Eastern Tiger Swallowtail

Shooting butterflies is one of my favorite ways to spend time with a camera. They are beautiful and fascinating creatures that rarely cooperate with a photographer. Butterflies simply do not understand or care about the photographer’s needs.  They refuse to position themselves against a clean background, they decide to fly away at the exact moment you have the shot framed perfectly and they have no concept of the photographer’s depth of field concerns.

But when you get a capture that you like, it makes you feel like you’ve accomplished something. You immediately forget about the other 100 frames that were blurred, or where critical focus was missed or you framed the shot completely wrong. Each and every good one is a fleeting moment that will never return. A moment whether through skill, patience or good fortune you managed to get it right.

One of the reasons I liked this shot of an Eastern Tiger Swallowtail is that it was unconventional and unexpected. It was shot with a super telephoto lens, a Sigma 120-400mm at 360 for this frame. That’s 540mm in full frame speak. Everyone knows that shooting small things is supposed to be done with a proper macro lens. Turns out that’s not a hard and fast rule.  I had started the day with a mission to shoot squirrels, so that was the lens I had.

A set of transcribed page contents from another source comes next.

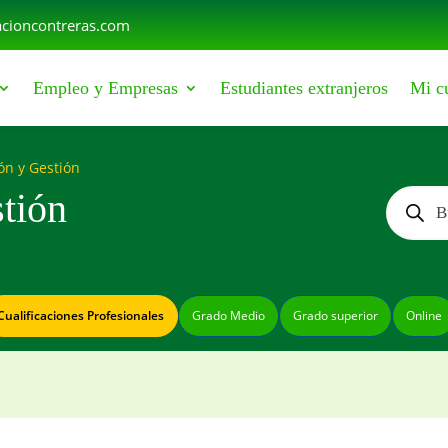
cioncontreras.com
Empleo y Empresas
Estudiantes extranjeros
Mi c
ón y Gestión
Búsqu
tión
de
produc
Cualificaciones Profesionales
Grado Medio
Grado superior
Online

This swallowtail was feeding on a small Buddleia or butterfly bush in my own back yard.  The bush was only 4 feet tall so that was another problem to overcome. To get a decent angle for an even halfway clean background the only solution was crawling around in the dirt with that cumbersome lens. That means making sure there was enough shutter speed to hand hold. I pushed the ISO to 500, which for the A77 is getting into risky territory. It took a few layers of subtle noise reduction with Imagenomics Noiseware to get the final image super clean without losing the detailed textures.

Was it worth it? In the end I got a shot from an unconventional point of view, with a clean composition and detail that holds up. At my level of experience it felt like an accomplishment. Most of all it demonstrates that there are good shots to be had right in your own backyard. It’s all about seeing what’s there and taking a chance.